* _Required action_:
Look through the listing below and report every line that contains "Koffer".

--- START ---

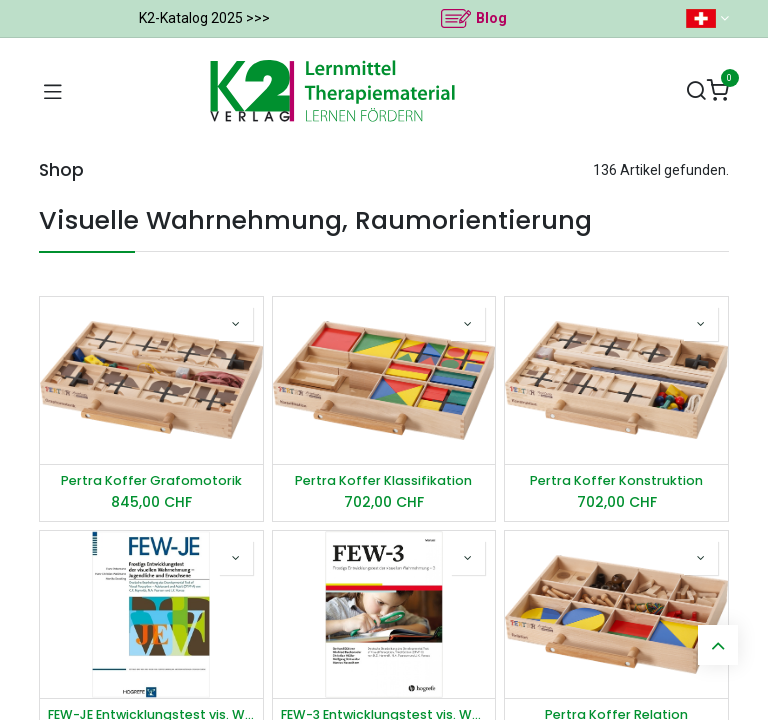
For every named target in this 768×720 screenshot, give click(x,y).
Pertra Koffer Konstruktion (616, 480)
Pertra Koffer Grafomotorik (151, 480)
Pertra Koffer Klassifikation (383, 480)
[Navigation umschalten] (53, 91)
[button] (236, 324)
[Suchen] (696, 91)
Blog (491, 18)
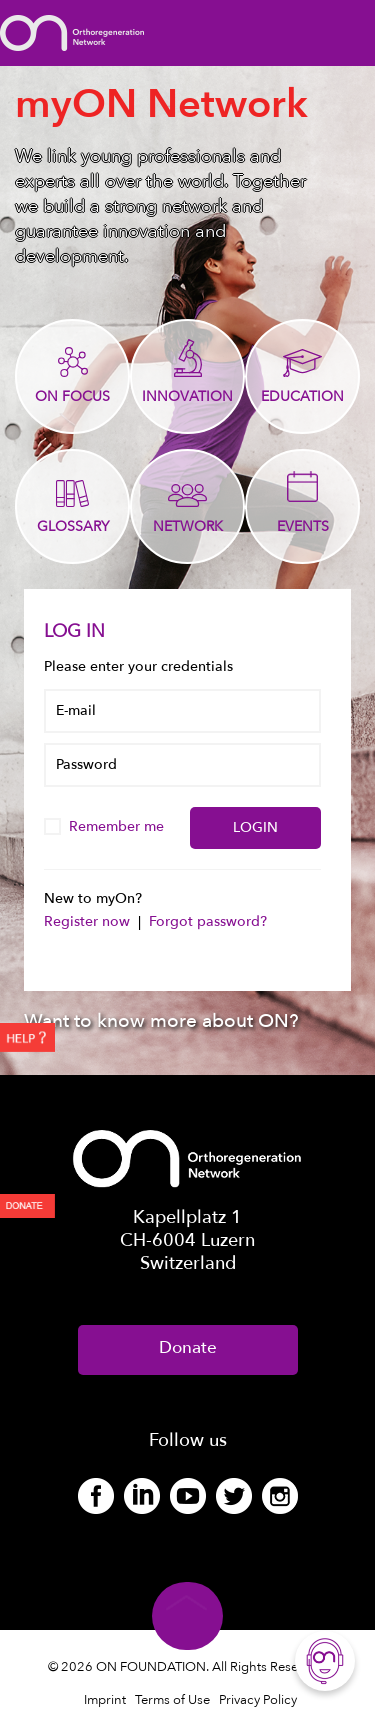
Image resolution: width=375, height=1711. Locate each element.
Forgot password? (208, 921)
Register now (89, 921)
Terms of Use (172, 1700)
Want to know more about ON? (161, 1021)
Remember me (106, 826)
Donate (188, 1347)
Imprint (105, 1700)
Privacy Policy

--- END ---

* _Result_:
Pertra Koffer Konstruktion (616, 480)
Pertra Koffer Grafomotorik (151, 480)
Pertra Koffer Klassifikation (383, 480)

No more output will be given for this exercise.